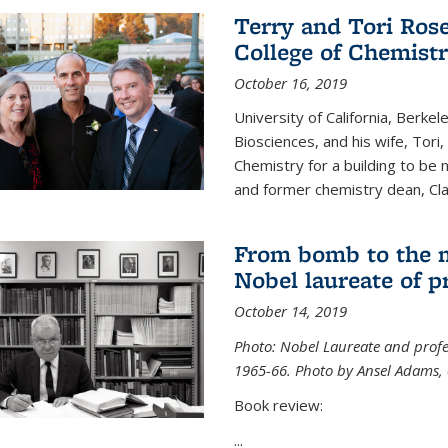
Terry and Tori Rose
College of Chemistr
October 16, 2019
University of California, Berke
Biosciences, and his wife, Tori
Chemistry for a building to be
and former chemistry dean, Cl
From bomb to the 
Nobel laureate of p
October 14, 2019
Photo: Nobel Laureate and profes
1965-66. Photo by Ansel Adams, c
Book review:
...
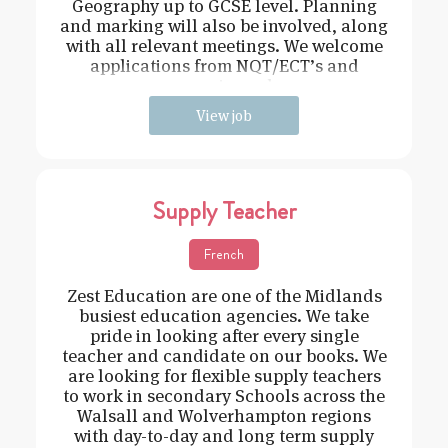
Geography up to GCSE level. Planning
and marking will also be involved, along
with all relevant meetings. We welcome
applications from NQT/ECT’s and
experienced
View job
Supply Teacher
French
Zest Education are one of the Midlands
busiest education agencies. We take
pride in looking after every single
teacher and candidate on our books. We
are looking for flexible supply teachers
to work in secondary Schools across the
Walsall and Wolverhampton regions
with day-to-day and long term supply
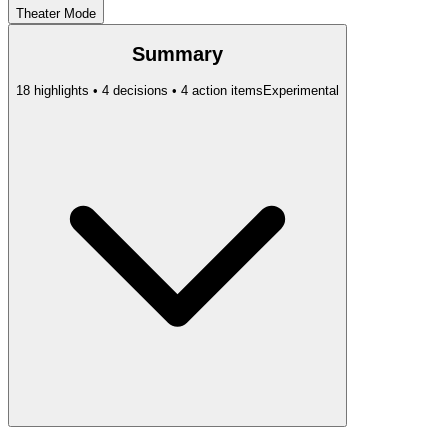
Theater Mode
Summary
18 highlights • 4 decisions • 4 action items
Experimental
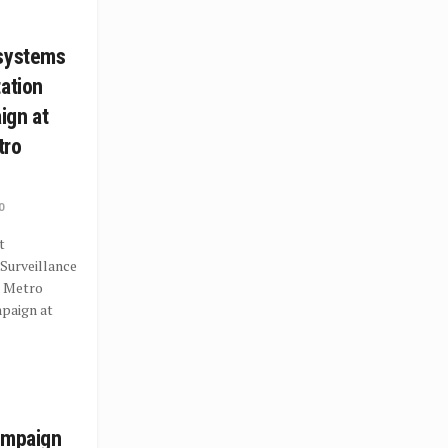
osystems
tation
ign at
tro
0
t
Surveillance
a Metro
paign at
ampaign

━━━

Brief
Copy each line above where "Photo" appears.

Output for this exercise
Photo: Nobel Laureate and profes
1965-66. Photo by Ansel Adams, c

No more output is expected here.